Hey everybody,
I have some minimal code snippet, which I cant’t get to run. I want to accelerate a kernel which applies the same algorithm to thousands of small-sized vectors. Usually, I’d like to save the data in a standard vector of standard vectors, but I couldn’t figure out how to move the data to device then. That’s why I came up with this unhandy struct-version… However, the actual problem is the error “Procedures called in a compute region must have acc routine information”, fully below:
dosomething(std::vector<double, std::allocator>, int):
11, Generating Tesla code
13, #pragma acc loop worker, vector /* threadIdx.y threadIdx.x */
13, Loop is parallelizable
PGCC-S-0155-Procedures called in a compute region must have acc routine information: std::vector<double, std::allocator>::vector(const std::vector<double, std::allocator>&) (test.cpp: 39)
PGCC-S-0155-Accelerator region ignored; see -Minfo messages (test.cpp: 34)
main:
30, Generating copy(sizes[:],vecOfPointers[:numberOfInstances])
34, Generating copy(vecOfPointers->data[:])
Accelerator region ignored
39, Accelerator restriction: call to ‘std::vector<double, std::allocator>::vector(const std::vector<double, std::allocator>&)’ with no acc routine information
std::vector<double, std::allocator>::operator (unsigned long):
1, include “vector”
57, include “vector”
7, include “stl_vector.h”
780, Generating implicit acc routine seq
Generating acc routine seq
Generating Tesla code
PGCC/x86 Linux 18.10-1: compilation completed with severe errors
I compiled with PGC version 18.1:
pgc++ -std=c++11 -fPIC -ta=host,tesla:managed,cc35,cc60,time,cuda10.0 -acc -Minfo test.cpp -o test.xc
The code test.cpp is here:
#include <vector>
using myType = std::vector<double>;
struct myType_p{
myType * data;
};
#pragma acc routine worker
void dosomething(myType vec, int N)
{
#pragma acc loop worker vector
for(int i = 0; i<N; ++i) vec[i]=1;
}
int main(int argc, char* argv[]){
int numberOfInstances = 4; // usually about 10k to 100k
int sizes[]={108,119,103,101}; // representative values in some range [a,b]
myType_p * vecOfPointers = new myType_p[numberOfInstances];
for(int ii = 0; ii < numberOfInstances; ++ii)
{
vecOfPointers[ii].data = new myType[1];
vecOfPointers[ii].data->resize(sizes[ii]);
}
#pragma acc data copy(sizes,vecOfPointers[0:numberOfInstances])
{
for (int ii = 0; ii<numberOfInstances; ++ii)
{
#pragma acc data copy(vecOfPointers[ii].data)
}
// the work in this loop shall first be distributed in the grid on gang level :
#pragma acc parallel loop
for (int ii = 0; ii<numberOfInstances; ++ii)

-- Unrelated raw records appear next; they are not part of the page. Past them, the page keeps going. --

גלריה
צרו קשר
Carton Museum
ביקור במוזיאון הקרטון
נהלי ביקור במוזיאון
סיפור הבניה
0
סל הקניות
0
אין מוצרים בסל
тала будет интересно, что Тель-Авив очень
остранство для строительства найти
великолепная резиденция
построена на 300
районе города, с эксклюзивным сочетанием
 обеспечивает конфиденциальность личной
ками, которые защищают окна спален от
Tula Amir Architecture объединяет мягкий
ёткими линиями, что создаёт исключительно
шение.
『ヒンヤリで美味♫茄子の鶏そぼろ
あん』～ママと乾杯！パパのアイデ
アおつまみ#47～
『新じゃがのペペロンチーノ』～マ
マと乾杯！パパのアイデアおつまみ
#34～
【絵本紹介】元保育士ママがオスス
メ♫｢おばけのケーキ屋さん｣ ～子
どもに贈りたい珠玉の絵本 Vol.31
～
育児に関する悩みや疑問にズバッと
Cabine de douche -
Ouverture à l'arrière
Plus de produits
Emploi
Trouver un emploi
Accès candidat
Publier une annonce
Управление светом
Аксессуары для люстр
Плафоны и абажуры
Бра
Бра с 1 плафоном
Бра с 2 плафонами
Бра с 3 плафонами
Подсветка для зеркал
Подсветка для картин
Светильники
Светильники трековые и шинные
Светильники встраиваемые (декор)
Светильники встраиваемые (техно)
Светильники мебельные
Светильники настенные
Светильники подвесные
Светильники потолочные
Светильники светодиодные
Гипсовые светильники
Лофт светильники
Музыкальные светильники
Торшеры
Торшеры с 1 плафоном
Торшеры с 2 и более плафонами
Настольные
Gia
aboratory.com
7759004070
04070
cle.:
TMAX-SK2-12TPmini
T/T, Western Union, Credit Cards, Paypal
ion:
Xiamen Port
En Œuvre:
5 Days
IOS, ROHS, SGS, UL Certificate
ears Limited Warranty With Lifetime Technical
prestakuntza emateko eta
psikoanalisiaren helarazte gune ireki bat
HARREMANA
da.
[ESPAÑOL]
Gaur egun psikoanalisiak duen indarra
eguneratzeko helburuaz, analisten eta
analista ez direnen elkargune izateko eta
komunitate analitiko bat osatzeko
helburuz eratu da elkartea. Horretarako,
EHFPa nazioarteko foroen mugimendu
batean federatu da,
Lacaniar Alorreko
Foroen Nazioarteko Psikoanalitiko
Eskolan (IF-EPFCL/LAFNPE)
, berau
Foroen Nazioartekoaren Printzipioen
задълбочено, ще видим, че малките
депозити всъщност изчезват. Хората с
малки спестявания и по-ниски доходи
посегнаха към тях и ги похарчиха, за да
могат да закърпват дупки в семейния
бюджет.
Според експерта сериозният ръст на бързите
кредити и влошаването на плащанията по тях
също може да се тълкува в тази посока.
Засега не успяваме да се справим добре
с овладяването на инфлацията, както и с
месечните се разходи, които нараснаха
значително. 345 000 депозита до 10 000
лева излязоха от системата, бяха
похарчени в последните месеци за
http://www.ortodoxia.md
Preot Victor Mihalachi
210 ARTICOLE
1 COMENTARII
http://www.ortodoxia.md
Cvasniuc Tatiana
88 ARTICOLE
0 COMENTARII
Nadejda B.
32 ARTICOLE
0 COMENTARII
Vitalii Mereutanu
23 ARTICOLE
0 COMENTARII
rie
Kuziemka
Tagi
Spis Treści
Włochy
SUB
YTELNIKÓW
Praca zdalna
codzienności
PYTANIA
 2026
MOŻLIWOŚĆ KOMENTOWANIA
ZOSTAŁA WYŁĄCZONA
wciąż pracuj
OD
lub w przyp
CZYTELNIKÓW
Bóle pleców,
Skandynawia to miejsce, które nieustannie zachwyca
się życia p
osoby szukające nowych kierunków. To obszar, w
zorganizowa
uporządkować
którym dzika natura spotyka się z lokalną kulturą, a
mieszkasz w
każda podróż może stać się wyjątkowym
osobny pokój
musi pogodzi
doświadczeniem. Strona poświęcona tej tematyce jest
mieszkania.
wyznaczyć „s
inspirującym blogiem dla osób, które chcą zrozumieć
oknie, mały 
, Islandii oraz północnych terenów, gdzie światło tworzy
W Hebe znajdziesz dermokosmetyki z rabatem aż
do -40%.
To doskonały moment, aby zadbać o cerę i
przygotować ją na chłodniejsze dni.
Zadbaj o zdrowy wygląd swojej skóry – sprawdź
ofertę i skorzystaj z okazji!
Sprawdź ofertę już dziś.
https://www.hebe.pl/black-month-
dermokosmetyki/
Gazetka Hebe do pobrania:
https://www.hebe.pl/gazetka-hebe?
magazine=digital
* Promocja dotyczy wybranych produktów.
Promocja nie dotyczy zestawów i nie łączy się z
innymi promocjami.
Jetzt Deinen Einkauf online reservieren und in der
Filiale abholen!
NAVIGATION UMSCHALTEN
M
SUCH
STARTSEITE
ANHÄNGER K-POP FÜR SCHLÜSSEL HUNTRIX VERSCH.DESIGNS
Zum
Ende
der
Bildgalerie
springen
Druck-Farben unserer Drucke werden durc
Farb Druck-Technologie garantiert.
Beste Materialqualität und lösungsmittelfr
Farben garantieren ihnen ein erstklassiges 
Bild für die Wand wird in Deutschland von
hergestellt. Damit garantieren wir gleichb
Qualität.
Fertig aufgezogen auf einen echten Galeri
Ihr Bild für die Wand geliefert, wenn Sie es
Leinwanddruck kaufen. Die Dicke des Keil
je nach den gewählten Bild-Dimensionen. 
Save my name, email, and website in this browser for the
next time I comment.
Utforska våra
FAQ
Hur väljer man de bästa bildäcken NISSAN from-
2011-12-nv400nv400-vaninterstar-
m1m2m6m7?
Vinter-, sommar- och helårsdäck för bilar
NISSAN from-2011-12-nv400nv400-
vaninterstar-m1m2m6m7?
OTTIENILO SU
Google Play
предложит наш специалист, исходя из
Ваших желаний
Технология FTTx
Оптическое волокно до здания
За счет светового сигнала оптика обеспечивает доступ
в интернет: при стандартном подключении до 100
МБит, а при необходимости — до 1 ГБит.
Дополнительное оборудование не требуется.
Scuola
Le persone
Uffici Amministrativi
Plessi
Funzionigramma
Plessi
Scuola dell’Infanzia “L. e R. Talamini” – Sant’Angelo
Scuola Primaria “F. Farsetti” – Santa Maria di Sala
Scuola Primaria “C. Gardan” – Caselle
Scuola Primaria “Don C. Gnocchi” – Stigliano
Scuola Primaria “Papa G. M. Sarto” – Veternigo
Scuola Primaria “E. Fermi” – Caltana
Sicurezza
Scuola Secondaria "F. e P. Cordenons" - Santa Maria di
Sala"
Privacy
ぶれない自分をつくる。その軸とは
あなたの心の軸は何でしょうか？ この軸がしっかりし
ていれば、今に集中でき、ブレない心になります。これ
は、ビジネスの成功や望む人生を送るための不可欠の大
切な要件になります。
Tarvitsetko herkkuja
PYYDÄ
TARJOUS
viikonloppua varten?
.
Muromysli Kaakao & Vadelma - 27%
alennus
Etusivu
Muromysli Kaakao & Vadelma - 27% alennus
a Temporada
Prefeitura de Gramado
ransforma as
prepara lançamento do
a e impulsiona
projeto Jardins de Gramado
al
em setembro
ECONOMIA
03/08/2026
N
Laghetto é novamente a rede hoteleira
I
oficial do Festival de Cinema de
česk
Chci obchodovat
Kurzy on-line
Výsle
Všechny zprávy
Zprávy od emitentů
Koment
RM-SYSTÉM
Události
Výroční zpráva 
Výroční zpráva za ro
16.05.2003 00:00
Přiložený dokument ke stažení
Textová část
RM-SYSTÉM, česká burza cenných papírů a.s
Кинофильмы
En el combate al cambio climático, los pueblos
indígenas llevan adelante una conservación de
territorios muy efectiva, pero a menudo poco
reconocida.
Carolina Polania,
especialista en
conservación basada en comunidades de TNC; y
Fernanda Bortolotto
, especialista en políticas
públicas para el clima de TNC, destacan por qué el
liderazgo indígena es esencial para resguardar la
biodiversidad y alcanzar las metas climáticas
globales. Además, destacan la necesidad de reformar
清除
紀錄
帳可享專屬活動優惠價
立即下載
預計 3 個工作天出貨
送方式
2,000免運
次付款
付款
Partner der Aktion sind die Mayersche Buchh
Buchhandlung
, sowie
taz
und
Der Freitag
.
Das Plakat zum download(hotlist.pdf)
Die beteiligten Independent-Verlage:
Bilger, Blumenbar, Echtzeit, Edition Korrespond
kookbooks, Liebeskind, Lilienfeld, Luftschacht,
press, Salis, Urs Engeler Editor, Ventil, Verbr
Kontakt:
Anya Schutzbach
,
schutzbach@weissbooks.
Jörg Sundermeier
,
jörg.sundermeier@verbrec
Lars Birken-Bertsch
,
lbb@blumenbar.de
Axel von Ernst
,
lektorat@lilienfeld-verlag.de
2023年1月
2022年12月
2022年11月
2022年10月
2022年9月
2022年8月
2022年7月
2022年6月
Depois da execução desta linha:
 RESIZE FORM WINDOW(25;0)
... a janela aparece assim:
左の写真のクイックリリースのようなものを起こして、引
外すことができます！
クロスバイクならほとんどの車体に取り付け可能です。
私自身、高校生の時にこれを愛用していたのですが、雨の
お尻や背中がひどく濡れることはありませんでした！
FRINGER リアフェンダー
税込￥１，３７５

{ // this acc routine then is (planned) to be executed on worker and vector level
dosomething(vecOfPointers[ii].data[0],sizes[ii]);
}
}
for(int ii = 0; ii < numberOfInstances; ++ii)
{
delete vecOfPointers[ii].data;
}
return 0;
}
whereas the routine is declared and used as described in https://devblogs.nvidia.com/7-powerful-new-features-openacc-2-0/…
What am I doing wrong? I’d be glad if I could get some help here. Thanks in advance!
If there is a better way to copy dynamically allocated (nested) data to devices, please let me know. (I know about deep copy as in What’s new in OpenACC 2.6? | OpenACC. However, I didn’t find a solution to do this without an extra ‘copy’-for loop.)